___ EXCERPTED RECORDS

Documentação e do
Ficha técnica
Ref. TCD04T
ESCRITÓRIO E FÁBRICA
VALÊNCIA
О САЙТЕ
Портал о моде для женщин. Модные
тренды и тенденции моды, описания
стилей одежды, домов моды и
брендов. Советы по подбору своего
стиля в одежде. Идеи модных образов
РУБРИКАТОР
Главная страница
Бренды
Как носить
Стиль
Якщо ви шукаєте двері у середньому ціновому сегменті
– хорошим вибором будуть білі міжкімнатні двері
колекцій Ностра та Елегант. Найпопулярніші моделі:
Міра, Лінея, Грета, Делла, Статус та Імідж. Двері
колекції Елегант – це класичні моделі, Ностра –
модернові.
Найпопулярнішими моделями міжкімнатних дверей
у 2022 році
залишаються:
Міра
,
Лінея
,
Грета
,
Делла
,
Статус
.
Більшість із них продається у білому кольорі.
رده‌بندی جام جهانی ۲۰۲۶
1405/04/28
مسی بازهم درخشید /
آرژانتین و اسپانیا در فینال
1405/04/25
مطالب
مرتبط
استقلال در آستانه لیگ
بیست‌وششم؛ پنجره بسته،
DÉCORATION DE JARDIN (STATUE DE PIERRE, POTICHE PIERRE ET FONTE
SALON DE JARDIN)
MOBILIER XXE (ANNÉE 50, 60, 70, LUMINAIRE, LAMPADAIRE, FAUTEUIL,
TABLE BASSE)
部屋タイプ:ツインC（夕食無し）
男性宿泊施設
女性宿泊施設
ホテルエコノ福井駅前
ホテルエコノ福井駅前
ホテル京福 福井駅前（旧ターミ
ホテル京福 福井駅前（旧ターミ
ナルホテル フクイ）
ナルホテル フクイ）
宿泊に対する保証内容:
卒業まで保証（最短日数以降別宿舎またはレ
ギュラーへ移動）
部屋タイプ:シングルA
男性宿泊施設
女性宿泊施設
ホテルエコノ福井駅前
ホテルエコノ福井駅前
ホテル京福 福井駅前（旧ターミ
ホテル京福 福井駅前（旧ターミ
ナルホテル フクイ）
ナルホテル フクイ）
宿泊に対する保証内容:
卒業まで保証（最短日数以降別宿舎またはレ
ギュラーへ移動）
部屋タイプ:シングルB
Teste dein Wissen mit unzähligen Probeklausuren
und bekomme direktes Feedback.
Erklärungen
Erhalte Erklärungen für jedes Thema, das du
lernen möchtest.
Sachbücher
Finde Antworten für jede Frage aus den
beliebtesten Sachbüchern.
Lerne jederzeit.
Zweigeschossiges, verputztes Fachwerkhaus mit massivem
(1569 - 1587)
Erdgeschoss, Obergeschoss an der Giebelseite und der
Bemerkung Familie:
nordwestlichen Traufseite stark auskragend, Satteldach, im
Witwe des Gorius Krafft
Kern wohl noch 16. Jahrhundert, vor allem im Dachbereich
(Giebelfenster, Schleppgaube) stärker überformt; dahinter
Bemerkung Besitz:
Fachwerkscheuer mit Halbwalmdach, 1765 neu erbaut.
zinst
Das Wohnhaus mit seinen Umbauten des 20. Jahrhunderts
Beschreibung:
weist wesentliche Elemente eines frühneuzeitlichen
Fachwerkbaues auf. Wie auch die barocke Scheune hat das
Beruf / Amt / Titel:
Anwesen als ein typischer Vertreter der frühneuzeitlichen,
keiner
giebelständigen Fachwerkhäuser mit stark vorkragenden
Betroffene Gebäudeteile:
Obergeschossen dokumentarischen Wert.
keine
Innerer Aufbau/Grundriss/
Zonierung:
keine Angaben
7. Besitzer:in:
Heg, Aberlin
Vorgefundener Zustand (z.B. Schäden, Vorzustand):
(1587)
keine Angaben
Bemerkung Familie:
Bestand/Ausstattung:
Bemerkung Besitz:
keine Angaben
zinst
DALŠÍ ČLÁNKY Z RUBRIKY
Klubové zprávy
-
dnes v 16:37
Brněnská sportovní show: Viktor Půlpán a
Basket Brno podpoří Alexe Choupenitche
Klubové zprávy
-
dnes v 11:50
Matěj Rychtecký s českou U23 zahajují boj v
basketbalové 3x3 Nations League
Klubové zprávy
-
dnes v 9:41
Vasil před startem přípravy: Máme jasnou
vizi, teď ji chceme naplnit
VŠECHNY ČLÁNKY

______

• [WORK REQUIRED]:
Working from the records above, find how many lines contain the string "ČLÁNKY" and answer with the bare number.

• [RESULT OF THIS EXERCISE]:
2